Será conduzida em Porto Alegre, graças a um financiamento internacional, uma pesquisa fundamental para entender o impacto da covid-19 no cérebro de diferentes populações. Com a verba de US$ 100 mil (quase R$ 500 mil) recebida da Academia Nacional de Neuropsicologia e da Associação do Alzheimer, ambas dos Estados Unidos, o farmacêutico Eduardo Zimmer conduzirá a investigação. Ele pretende avançar no entendimento de uma das questões mais urgentes da atualidade: a covid longa (sintomas persistentes em quem teve a doença) e o risco de indivíduos — em especial os mais vulneráveis — desenvolverem doenças neurodegenerativas como o Alzheimer.
Aos 37 anos, Zimmer é um nome respeitadíssimo no Brasil e no Exterior. Premiado e disputado por instituições de ensino e pesquisa e “caçado” por estudantes de pós-graduação que desejam conduzir estudos sob sua orientação, o professor do Departamento de Farmacologia do Instituto de Ciências Básicas da Saúde da Universidade Federal do Rio Grande do Sul (UFRGS) e da Universidade McGill, no Canadá, se abastece de inspiração e incentivo também dentro da família. Dos seis membros — pai, mãe e quatro filhos —, cinco optaram pela graduação em Farmácia. Eduardo e os irmãos Karine e Marcelo conquistaram, em diferentes edições, o Prêmio Capes de Tese, promovido pela Coordenação de Aperfeiçoamento de Pessoal de Nível Superior (Capes), fundação do Ministério da Educação.

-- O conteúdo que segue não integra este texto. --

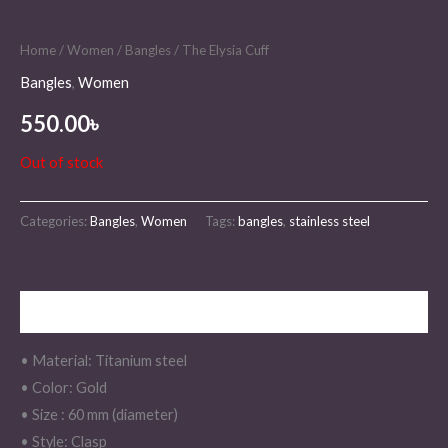
Home
/
Women
/
Bangles
/ The Elysia Cuff
Bangles
,
Women
550.00
৳
Out of stock
Categories:
Bangles
,
Women
Tags:
bangles
,
stainless steel
Description
• Material: Titanium steel
• Color: Gold
• Size : 60 mm (diameter)
• Style: Clasp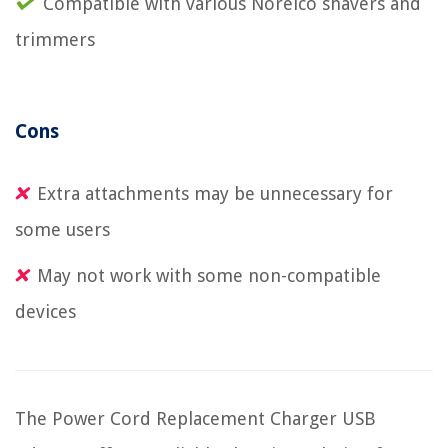
Compatible with various Norelco shavers and
trimmers
Cons
Extra attachments may be unnecessary for
some users
May not work with some non-compatible
devices
The Power Cord Replacement Charger USB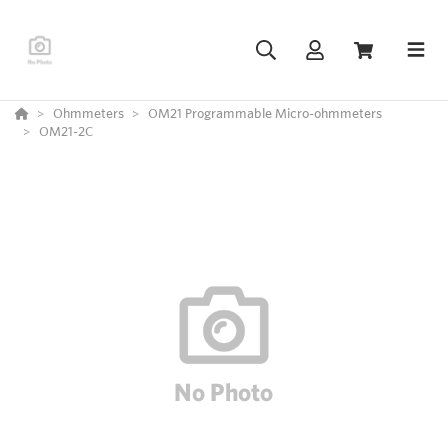
Ohmmeters
OM21 Programmable Micro-ohmmeters
OM21-2C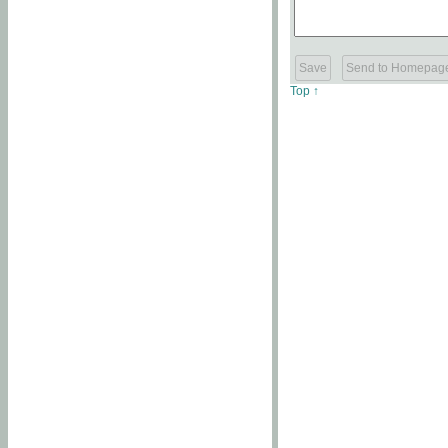
Top ↑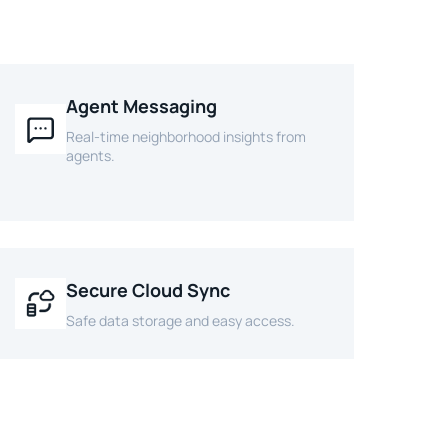
Agent Messaging
Real-time neighborhood insights from
agents.
Secure Cloud Sync
Safe data storage and easy access.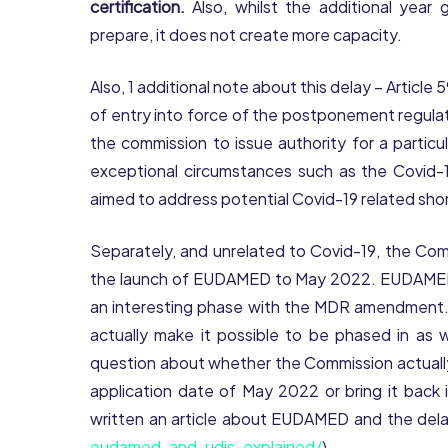
certification.
Also, whilst the additional year
prepare, it does not create more capacity.
Also, 1 additional note about this delay – Article
of entry into force of the postponement regulatio
the commission to issue authority for a particu
exceptional circumstances such as the Covid-1
aimed to address potential Covid-19 related sho
Separately, and unrelated to Covid-19, the C
the launch of EUDAMED to May 2022. EUDAMED, 
an interesting phase with the MDR amendment
actually make it possible to be phased in as wa
question about whether the Commission actually
application date of May 2022 or bring it back 
written an article about EUDAMED and the dela
eudamed-and-udis-explained/
).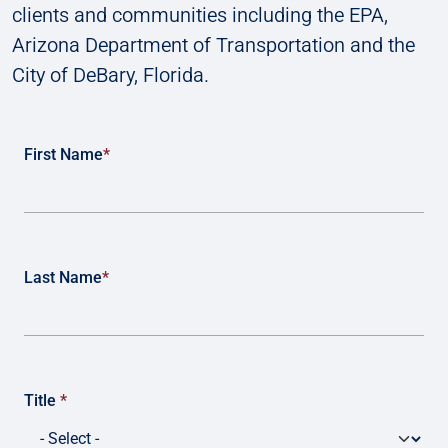
clients and communities including the EPA,
Arizona Department of Transportation and the
City of DeBary, Florida.
First Name
*
Last Name
*
Title
*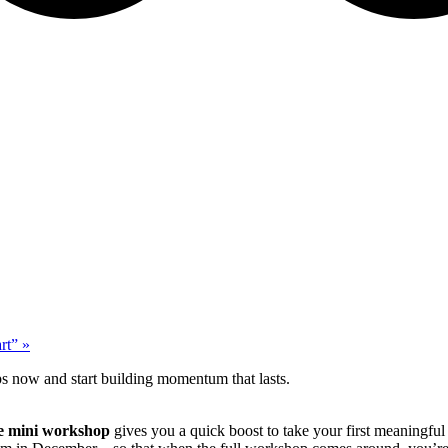
art”
»
ps now and start building momentum that lasts.
re mini workshop
gives you a quick boost to take your first meaningful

No estudo com previsão de se estender pelo período total de dois anos, Zimmer, também pesquisador do Instituto do Cérebro do Rio Grande do Sul (InsCer), estabeleceu uma parceria com a Misturaí, organização da sociedade civil sem fins lucrativos, para recrutar voluntários na Vila Planetário, no bairro Santana, na Capital. Em resumo, serão acompanhadas 120 pessoas divididas em quatro grupos, determinados pelo menor ou maior número de anos de educação formal e a experiência — ou não — de ter enfrentado um quadro de covid longa.
O professor destaca um número perturbador: até 50% dos pacientes têm manifestações neurológicas no pós-covid — sintomas como perda de olfato e paladar, por exemplo, estão incluídas aí.
— Tem muita gente que está experienciando apagões de memória: esquece coisas, como entregar uma tarefa por exemplo. Existem pessoas que ficam com essas disfunções neurológicas, o olfato não volta, têm dificuldade de memória, para desenvolver alguma atividade — relata Zimmer.
Também está comprovado que pacientes no período pós-covid apresentavam marcadores sanguíneos de injúria neuronal — ou seja, a sinalização, no organismo, de que teriam doença neurodegenerativa em algum momento da vida. Zimmer teve certeza da urgência de se aprofundar no tema.
— O que vai acontecer com esses pacientes a longo prazo? O cérebro está sofrendo. Estamos apavorados — inquieta-se o pesquisador. — Tem duas hipóteses: a covid age no cérebro de maneira periférica ou entra no cérebro e faz o estrago. O final é o mesmo: os pacientes têm manifestações neurológicas.
Os participantes recrutados terão entre 50 e 90 anos de idade. Estão previstas avaliações cognitivas e neurológicas, coleta de sangue para avaliação de biomarcadores de doenças neurodegenerativas e exames de imagem para observar função e volume cerebral.
— Vamos seguir essas pessoas por um ano e meio e entender se os marcadores continuam ou não, se foi uma coisa aguda pós-covid — explica Zimmer.
Fica assegurada, de antemão, a inegável importância do projeto:
— Provavelmente, será um dos primeiros estudos a trazer informações sobre populações vulneráveis estarem mais vulneráveis ou não a efeitos deletérios da covid-19. Já é difícil para famílias com condições cuidarem de doentes de Alzheimer, então imagina (essa situação) em populações vulneráveis. Precisamos ver se os efeitos da covid longa nesses indivíduos são maiores do que em pessoas mais resistentes.